[Stored items]

"""

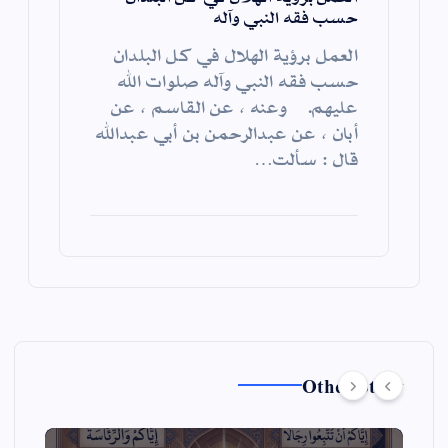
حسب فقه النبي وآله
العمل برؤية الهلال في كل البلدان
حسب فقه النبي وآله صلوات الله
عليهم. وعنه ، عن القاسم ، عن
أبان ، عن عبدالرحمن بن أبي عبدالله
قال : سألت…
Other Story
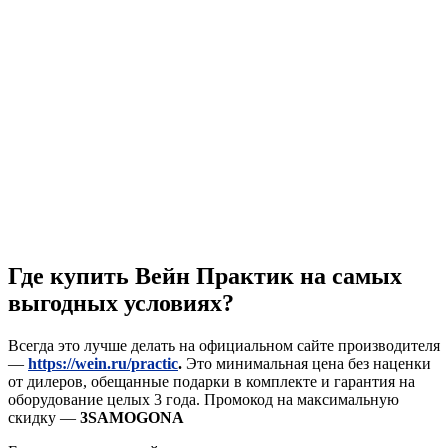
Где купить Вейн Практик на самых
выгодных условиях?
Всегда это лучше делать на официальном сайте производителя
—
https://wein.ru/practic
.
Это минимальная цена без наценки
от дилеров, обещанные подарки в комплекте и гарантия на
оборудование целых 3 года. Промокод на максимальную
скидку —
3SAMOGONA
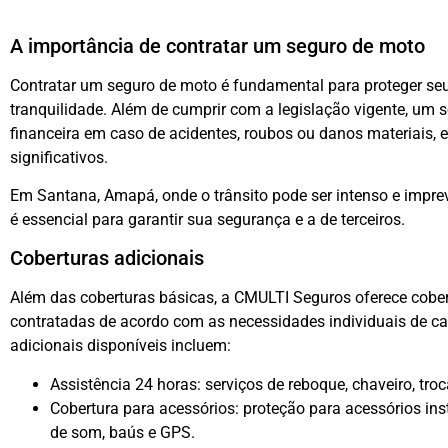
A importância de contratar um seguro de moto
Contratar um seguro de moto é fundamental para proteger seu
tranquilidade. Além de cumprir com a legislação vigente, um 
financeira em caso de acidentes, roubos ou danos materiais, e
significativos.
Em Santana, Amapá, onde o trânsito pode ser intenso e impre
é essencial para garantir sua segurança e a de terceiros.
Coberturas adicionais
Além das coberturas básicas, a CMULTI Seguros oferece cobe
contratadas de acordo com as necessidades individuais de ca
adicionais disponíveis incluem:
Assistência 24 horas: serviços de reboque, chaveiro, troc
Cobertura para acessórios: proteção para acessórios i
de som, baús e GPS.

"""
"""

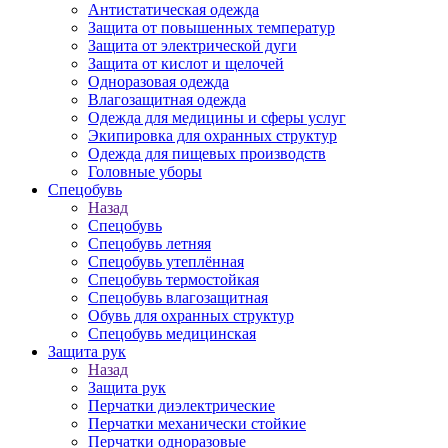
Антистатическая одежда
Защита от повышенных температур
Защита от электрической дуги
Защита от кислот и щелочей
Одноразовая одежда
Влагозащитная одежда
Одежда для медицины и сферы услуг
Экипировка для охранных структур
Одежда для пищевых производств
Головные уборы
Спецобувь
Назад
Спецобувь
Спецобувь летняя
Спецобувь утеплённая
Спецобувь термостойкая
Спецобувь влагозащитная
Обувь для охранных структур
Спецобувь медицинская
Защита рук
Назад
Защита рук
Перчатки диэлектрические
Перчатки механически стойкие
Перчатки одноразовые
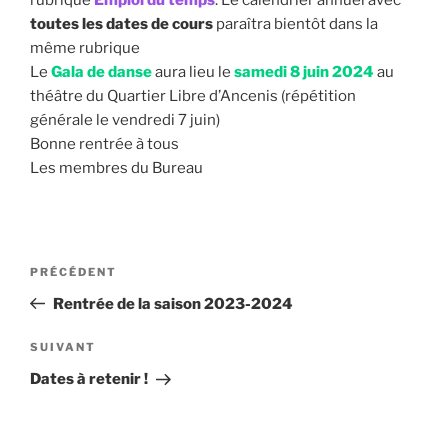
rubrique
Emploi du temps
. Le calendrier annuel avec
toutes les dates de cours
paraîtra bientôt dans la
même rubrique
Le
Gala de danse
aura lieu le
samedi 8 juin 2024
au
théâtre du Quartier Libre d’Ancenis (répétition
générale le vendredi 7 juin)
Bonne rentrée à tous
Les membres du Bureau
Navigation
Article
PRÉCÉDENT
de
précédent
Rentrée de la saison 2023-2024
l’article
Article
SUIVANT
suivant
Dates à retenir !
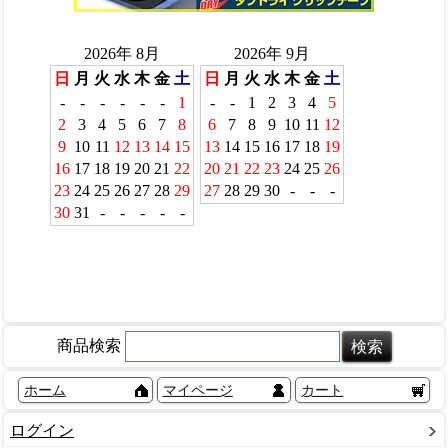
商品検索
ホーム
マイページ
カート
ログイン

"""

• THE TASK: Above are the lines; repeat exactly the ones from the line containing "Защита от повышенных температур" down to the line containing "Обувь для охранных структур", both inclusive.

• OUTPUT OF THE EXERCISE:
Защита от повышенных температур
Защита от электрической дуги
Защита от кислот и щелочей
Одноразовая одежда
Влагозащитная одежда
Одежда для медицины и сферы услуг
Экипировка для охранных структур
Одежда для пищевых производств
Головные уборы
Спецобувь
Назад
Спецобувь
Спецобувь летняя
Спецобувь утеплённая
Спецобувь термостойкая
Спецобувь влагозащитная
Обувь для охранных структур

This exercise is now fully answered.